To create your own base components, the protocol and socket communication code is the most annoying and distracting from the business logic, not to mention the things you might have to debug in the future. Using an embedded Jetty container to expose business logic over HTTP is a good option without making too many changes to existing programs. Choose to use GUIs such as Swing, SWT, XUI and wrap requests into HTTP Post operations, REST, or even SOAP to complete the loop. These general-purpose protocols may perform slightly worse than custom domain-specific protocols, but it won't take long for you to benefit from these already-existing tried-and-true protocols and save a lot of effort.

Building an Embedded Container: Using the Jetty API

Hope the above ideas will stimulate your appetite and give you a try with the embedded servlet container. The sample program Step1Driver demonstrates a simple Jetty-based service. It creates an instance of the servlet container, maps a servlet class to a URI, and invokes the servlet with some URL. I sacrifice some code quality for code brevity.
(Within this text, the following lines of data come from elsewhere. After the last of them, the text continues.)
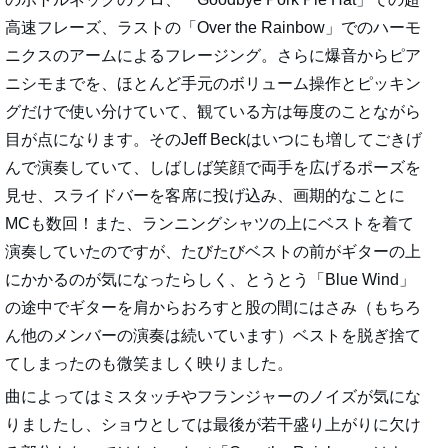
高速フレーズ、ラストの「Over the Rainbow」でのハーモ
ニクスのアームによるフレージング。さらに爆音からピア
ニシモまでを、ほとんど手元のボリューム操作とピッキン
グだけで使い分けていて、観ている方は毎度のことながら
目が点になります。そのJeff Beckはいつにも増してごきげ
んで演奏していて、しばしば笑顔で両手を広げるポーズを
見せ、スライドバーを客席に投げ込み、画期的なことに
MCも数回！また、ランニングシャツの上にベストを着て
演奏していたのですが、たびたびベストの前がギターの上
にかかるのが気になったらしく、とうとう「Blue Wind」
の途中でギターを肩からおろすと股の間にはさみ（もちろ
ん他のメンバーの演奏は続いています）ベストを脱ぎ捨て
てしまったのも微笑ましく映りました。
曲によってはミスタッチやフランジャーのノイズが気にな
りましたし、ショウとしては最後が若干盛り上がりに欠け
The Service object is the Jetty container, and a container is created by instantiating such an object.

Server service = new Server() ;



In this way, the Service object is like a hotel without doors: no one can enter and use it, so it is still useless. The next line of code sets the container to listen on localhost, port 7501.
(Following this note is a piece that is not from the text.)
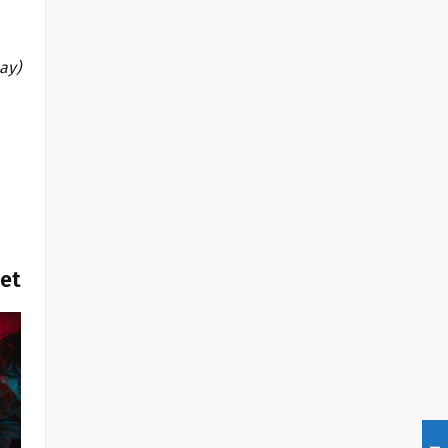
bay)
het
service.addListener( "localhost:7501" ) ;



To listen on all interfaces, do not use the hostname ("addListener( ":7501" )"). As the name implies, you can call addListener() multiple times to listen on multiple interfaces.
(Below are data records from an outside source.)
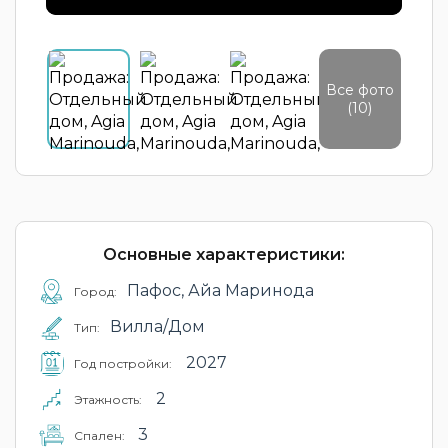
Все фото
(10)
Основные характеристики:
Пафос, Айа Маринода
Город:
Вилла/Дом
Тип:
2027
Год постройки:
2
Этажность:
3
Cпален:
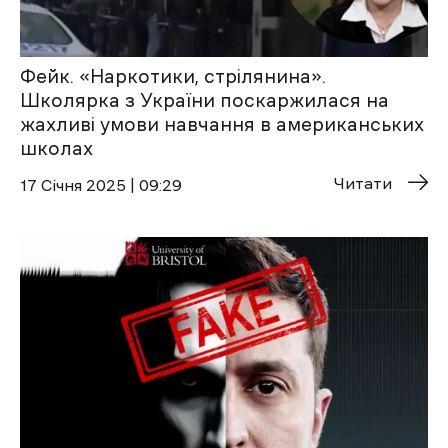
Фейк. «Наркотики, стрілянина».
Школярка з України поскаржилася на
жахливі умови навчання в американських
школах
Читати
17 Січня 2025 | 09:29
Note that the sample code maintains a reference to the Server object, which is needed to stop the container in the future.
Mapping a web application to a Service is straightforward:

service.addWebApplication(
   "/someContextPath" ,
   "/path/to/some.war"
) ;



This call will process the web.xml deployment descriptor (descriptor) in a web application to map the filter servlets and servlets in it, just like other containers do. The first parameter is the context path, and all servlets and JSPs of this web application will be mapped to URIs relative to this path. The second parameter is the web application itself. Can be a packaged WAR file or a web application in directory format. Calling addWebApplication() again can be used to add other web applications.

Note that Jetty does not require a full compliant WAR file to deploy the servlet. If you write a custom application protocol on top of the HTTP protocol, you can load a single servlet and serve it over the network. There is no need to use a WAR file just to make a non-web application accessible via HTTP.

To map this one-off servlet, a context is dynamically created by calling getContext() on the Service object. This sample code creates a context called /embed.

ServletHttpContext ctx = (ServletHttpContext)
   service.getContext( "/embed" ) ;



if the context does not exist, calling getContext() will create a new context
Next, call addServlet() to map a servlet class to a URI

ctx .addServlet(
   "Simple" , // servlet name
   "/TryThis/*" , // URI mapping pattern
   "sample.SimpleServlet" // class name
) ;



The first parameter is a descriptive name for the servlet. The second parameter is the path to map, equivalent to <url-pattern> in the web.xml servlet mapping. The mapping path is relative to the context path, which is /embed. "/*" means that this servlet receives a URI such as /embed/TryThis, and it also receives all URIs that start with this, such as /embed/TryThis/123. This mapping is very useful when using a single servlet as the entry point to a larger system. Struts and Axis are examples of such mappings used in practical applications.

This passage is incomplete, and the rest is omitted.